En mars 2004, la vie de Zara Mourtazalieva, alors âgée de 20 ans, bascule dans le cauchemar. Interpellée pour une simple vérification d’identité à la sortie de son bureau, cette employée d’une compagnie d’assurances, d’origine tchétchène, se retrouve en garde à vue. Alors qu’on l’attire dans une pièce attenante pour y apposer ses empreintes digitales, la police place, puis  » découvre  » dans son sac à main, 196 grammes de plastic. Quelques minutes plus tard, le gouvernement publie un bulletin de victoire. Et la présumée kamikaze est jetée en pâture aux caméras de télévision.

Lors du procès qui s’ensuit, la jeune femme est accusée d’avoir participé à la première guerre de Tchétchénie (elle était encore une enfant, à l’époque…). D’avoir fréquenté un imaginaire camp d’entraînement terroriste en Azerbaïdjan. Et d’avoir photographié un escalier roulant dans un centre commercial moscovite – preuve  » irréfutable  » de son intention d’y déposer des explosifsà

Elle symbolise l’injustice absolue

 » Depuis son avènement, voilà plus de douze ans, le système Poutine a condamné d’innombrables innocents en désignant des adversaires successifs : les Tchétchènes et les oligarques hier, des membres de l’opposition et de la société civile aujourd’hui « , estime Arseni Roginski, ancien dissident soviétique et actuel président de Mémorial, une organisation de défense des droits de l’homme.  » Mais le cas de Zara constitue la quintessence de l’injustice « , souligne-t-il.

Quelques mois après son arrestation, la voilà déportée dans un camp de travail, avec le statut de  » détenue à surveiller particulièrement  » parmi 500 prisonnières de droit commun. En avalant son café expresso, Zara Mourtazalieva raconte, d’une voix sereine, le quotidien des  » zeks « , comme on surnommait naguère les prisonniers du goulag. A 6 heures, réveil des dortoirs, où s’alignent 40 lits superposés. Après une heure de gymnastique, le petit déjeuner est servi, constitué d’une bouillie infâme, de lait dilué et d’un morceau de pain immangeable, que les prisonnières utilisent comme de la pâte à modeler. Les autres repas se composent de brouets indéfinissables, parfois agrémentés de cornichons ou de betteraves.  » Mais, lorsque arrive de Moscou une commission d’inspection, l’ordinaire s’améliore comme par miracle « , sourit l’ancienne détenue.

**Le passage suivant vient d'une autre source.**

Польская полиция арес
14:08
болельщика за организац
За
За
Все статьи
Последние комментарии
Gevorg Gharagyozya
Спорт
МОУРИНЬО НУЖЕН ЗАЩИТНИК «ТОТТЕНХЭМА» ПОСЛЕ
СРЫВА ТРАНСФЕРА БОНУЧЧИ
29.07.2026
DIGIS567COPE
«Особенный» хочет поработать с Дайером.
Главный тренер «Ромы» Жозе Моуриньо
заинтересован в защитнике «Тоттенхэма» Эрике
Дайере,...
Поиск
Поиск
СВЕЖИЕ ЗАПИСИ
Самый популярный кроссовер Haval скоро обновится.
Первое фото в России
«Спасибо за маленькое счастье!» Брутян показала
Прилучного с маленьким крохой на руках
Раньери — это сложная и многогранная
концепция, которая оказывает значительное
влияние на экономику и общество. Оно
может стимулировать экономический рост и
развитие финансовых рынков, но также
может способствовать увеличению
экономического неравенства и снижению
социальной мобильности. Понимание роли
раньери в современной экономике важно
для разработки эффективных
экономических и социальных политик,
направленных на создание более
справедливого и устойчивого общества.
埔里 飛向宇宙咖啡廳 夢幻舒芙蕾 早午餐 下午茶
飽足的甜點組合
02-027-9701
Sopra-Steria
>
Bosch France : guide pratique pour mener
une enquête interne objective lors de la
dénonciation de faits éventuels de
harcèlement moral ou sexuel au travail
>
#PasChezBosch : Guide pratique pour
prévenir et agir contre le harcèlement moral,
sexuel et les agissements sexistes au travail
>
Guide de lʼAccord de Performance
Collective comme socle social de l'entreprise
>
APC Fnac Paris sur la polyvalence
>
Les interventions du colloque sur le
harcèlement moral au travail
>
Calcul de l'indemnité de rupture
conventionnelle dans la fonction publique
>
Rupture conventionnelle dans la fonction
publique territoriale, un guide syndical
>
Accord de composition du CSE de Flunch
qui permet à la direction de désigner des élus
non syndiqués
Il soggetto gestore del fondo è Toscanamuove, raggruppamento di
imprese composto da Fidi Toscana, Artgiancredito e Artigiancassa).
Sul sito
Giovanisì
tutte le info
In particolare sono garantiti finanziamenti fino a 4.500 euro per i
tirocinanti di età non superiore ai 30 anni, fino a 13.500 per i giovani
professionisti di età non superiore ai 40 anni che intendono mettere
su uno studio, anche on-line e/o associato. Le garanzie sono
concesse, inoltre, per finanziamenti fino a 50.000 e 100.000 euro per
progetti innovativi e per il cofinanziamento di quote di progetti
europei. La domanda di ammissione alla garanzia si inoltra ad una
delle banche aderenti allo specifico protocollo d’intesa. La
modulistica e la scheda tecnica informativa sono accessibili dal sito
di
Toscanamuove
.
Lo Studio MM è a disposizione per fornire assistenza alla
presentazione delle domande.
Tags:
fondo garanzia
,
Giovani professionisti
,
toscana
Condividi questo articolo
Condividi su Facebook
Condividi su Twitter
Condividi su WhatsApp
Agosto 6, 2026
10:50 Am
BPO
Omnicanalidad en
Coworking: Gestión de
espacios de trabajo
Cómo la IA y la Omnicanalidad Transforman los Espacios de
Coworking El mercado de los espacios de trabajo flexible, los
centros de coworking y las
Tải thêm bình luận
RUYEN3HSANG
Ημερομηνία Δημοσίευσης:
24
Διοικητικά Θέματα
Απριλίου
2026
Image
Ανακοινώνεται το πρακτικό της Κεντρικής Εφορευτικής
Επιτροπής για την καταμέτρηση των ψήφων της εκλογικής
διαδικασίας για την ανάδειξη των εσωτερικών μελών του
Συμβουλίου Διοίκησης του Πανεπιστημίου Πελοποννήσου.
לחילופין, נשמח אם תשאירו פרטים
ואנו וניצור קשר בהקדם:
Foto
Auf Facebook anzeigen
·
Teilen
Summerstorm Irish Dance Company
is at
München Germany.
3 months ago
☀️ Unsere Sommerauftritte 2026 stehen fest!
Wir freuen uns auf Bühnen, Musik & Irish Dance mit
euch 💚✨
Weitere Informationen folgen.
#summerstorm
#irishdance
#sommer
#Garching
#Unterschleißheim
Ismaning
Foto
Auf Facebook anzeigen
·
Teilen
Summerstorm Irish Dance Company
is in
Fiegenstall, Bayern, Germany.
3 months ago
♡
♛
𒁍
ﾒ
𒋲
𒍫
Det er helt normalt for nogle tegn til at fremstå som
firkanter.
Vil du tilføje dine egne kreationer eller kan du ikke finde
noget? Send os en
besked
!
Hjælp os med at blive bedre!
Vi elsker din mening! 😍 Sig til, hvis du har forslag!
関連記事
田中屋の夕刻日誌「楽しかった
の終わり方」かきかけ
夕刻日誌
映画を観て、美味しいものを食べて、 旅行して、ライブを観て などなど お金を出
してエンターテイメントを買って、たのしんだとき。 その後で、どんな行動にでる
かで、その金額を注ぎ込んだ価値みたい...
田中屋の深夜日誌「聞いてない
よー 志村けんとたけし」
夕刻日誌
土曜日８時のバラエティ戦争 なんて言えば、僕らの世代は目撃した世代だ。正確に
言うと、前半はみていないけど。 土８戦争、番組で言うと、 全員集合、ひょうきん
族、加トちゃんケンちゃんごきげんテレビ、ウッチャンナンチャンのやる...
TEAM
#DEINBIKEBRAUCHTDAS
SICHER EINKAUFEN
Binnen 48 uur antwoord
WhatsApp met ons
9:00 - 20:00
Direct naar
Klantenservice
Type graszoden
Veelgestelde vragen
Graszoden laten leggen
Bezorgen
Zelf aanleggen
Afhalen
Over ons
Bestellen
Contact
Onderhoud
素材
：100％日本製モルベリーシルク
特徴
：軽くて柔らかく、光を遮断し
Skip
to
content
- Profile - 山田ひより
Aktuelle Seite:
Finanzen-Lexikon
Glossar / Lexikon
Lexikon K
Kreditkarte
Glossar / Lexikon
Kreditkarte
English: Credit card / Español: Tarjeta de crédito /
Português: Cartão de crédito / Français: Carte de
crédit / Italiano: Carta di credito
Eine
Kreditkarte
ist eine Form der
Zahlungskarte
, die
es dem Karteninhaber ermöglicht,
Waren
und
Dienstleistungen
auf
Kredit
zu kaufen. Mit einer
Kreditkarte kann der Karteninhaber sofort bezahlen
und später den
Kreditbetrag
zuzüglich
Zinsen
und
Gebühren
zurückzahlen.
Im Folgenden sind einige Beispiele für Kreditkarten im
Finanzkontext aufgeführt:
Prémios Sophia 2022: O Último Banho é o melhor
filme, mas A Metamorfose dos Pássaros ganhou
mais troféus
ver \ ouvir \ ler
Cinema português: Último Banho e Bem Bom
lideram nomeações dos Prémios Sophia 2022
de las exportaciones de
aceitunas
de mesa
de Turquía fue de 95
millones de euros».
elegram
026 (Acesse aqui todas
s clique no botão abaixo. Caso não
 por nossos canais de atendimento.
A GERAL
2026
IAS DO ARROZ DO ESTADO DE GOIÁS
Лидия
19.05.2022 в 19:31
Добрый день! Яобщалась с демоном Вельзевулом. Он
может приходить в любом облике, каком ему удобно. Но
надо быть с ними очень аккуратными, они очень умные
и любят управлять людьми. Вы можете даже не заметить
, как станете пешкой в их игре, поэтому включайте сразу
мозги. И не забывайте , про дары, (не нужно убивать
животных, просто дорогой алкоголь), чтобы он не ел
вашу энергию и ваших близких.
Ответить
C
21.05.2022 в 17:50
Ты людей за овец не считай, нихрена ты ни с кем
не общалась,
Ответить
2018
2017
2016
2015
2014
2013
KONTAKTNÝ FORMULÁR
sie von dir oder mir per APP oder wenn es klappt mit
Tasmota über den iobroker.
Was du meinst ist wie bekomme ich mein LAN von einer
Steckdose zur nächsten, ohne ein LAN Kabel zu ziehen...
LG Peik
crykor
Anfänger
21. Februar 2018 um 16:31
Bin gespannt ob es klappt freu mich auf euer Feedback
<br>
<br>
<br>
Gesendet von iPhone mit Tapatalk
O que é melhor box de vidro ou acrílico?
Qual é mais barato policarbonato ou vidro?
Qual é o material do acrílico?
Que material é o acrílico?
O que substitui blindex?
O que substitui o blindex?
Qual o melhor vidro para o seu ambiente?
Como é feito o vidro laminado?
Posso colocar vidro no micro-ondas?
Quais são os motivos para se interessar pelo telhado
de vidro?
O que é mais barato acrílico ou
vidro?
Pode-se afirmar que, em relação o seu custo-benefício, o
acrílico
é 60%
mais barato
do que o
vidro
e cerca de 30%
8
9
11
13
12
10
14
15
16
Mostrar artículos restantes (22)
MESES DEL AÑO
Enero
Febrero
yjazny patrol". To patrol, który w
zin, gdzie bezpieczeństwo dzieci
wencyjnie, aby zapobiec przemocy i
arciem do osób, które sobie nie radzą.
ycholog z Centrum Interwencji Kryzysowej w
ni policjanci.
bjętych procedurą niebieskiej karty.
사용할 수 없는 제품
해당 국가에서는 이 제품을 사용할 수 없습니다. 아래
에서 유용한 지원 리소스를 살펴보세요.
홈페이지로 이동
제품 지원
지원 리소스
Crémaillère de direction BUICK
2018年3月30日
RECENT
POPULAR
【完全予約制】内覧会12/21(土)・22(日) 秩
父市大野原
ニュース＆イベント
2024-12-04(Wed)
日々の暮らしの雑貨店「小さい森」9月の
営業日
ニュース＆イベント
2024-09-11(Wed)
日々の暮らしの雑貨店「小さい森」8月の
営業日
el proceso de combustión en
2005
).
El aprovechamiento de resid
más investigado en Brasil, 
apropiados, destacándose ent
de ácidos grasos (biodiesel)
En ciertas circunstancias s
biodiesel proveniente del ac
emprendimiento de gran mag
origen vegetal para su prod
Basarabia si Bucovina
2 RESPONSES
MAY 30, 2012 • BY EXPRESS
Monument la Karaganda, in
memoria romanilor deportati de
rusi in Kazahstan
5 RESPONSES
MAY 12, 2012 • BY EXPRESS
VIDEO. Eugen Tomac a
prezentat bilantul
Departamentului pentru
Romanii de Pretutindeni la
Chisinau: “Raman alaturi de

A l’atelier de confection, où les femmes fabriquent des uniformes militaires, la journée de travail dure huit heures et le salaire mensuel tourne autour de 400 roubles (10 euros).  » Les conditions de travail sont déplorables, poursuit Zara. Très mal ventilé, l’endroit est envahi par les particules d’ouate. L’été, il fait horriblement chaud. Mais l’hiver, lorsque la température extérieure descend à moins de 30 °C, il est interdit de revêtir le moindre pull.  » Le code vestimentaire est strict.  » Chaque prisonnière reçoit une tenue en toile et doit se débrouiller avec ça pendant trois ans. « 

Les dortoirs ne disposent ni de douches ni d’eau chaude, mais seulement d’un WC, d’un lavabo et d’un coin cuisine qui permet de chauffer des casseroles d’eau. Une fois par semaine, une séance de bain collectif permet aux détenues de se tremper dans des baquets en fer. A 17 heures, comme au temps de l’URSS, une gardienne débarque dans le dortoir pour lire la presse locale à voix haute ou animer une discussion sur un thème donné – les dangers de l’alcoolisme, par exemple. Zara lève les yeux au ciel :  » Ça n’intéresse personne, bien sûr. « 

 » On me répétait que les Tchétchènes n’étaient rien « 

Ensuite, les prisonnières disposent d’une heure de temps libre pour lire, écrire un courrier où regarder NTV, une des chaînes de télévision contrôlées par le pouvoir, qui diffuse beaucoup de feuilletons policiers violents.  » Il y a aussi le journal télévisé, mais, depuis une régie centrale qui sert de censeur, l’administration a la faculté de couper le son et l’image à tout moment. « 

Humiliations, insultes, brimades et violences sont quotidiennes.  » On me répétait que les Tchétchènes n’étaient rien, qu’il fallait les tuer dans l’embryon.  » Par ailleurs, une commission de discipline se réunit tous les mardis et jeudis pour examiner le comportement des condamnées.  » Arriver deux minutes en retard au réfectoire, n’avoir pas souri à une gardienne suffit à vous envoyer devant la commission.  » Là, les sanctions pleuvent sous forme de blâme, discussion critique, privation de courrier, corvée ou, plus grave, mise à l’isolement.  » J’ai fait une vingtaine de séjours au mitard, parfois d’une durée de quinze jours. « 

Par chance, dès 2005, Zoïa Svetova (1), journaliste au magazine russe The New Times et fille d’un dissident soviétique, s’empare du cas de la Tchétchène et lui rend visite deux fois par an.  » Elle m’a vraiment sauvé la vie. Au parloir, je lui racontais tout. Ensuite, elle remuait ciel et terre, appelait le défenseur des droits de l’homme, l’administration pénitentiaire, le ministère de la Justice et publiait des articles sur mon cas. Résultat, mon régime était provisoirement assouplià jusqu’à ce que les brimades recommencent.  » Selon Zara Mourtazalieva, la célébrité des Pussy Riot les protégera probablement un peu :  » Pour un directeur de prison, habitué à l’impunité totale, avoir une détenue médiatique représente une vraie contrainte.  »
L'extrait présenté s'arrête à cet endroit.